You see, Father Mundo comes from a family of priests and when his uncle expires in the midst of some extra curricular play time with a parish nun his dying request is that Father Mundo take over his church. And so off he goes, the exorcist's life traded in for parish ministry and Father Mundo given specific instructions from the Bishop that he has to let his new flock know who's boss. Take charge. Make an impression. And given that the next major church event is the annual Christmas play - the Pastorela of the title - Mundo makes an impression by re-casting the entire play.
What he failed to take into account was Chucho.
A fearsome man, the leader of an elite police squad, Chucho loves the annual pastorela. He lives for it. He basks in the glow of playing the Devil - the most glamorous role in the entire affair. He's filled the part for years and has it down pat. He plans his vacation time around it. He's even made his own costume. And now the part has been given to his best friend instead.

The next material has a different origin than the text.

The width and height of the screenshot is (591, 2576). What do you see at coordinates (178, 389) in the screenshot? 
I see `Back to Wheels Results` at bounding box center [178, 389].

Chucho is Not Happy.
This will prove to be a problem for Father Mundo because in addition to playing The Devil, Chucho ... well, Chucho sort of is The Devil.
An irreverent comedy laced with action and horror elements, Pastorela is the second feature film from writer-director Emilio Portes. And Portes is clearly one to watch. A shockingly fresh voice in an industry prone to turning out ultra serious arthouse films, Portes fills his work with energy and style, gleefully tweaking the nose of the city and culture that he clearly loves. He's a sort of merry prankster, a happier and slightly more mainstream Mexican answer to Spain's Alex De Le Iglesia.
Pastorela is a film that delights in a good gag, both of the visual and spoken variety, and manages the difficult task of balancing disparate visual elements and styles with seeming ease. Helping greatly are his experienced and charismatic cast, particularly the menacing Joaquin Cosio as Chucho and Carlos Cobos as Father Mundo.
While Pastorela shows its limits here and there it is an enormously fun time from a hugely talented young director.
[Pastorela opens in limited release - with English subtitles - across the US on Friday.]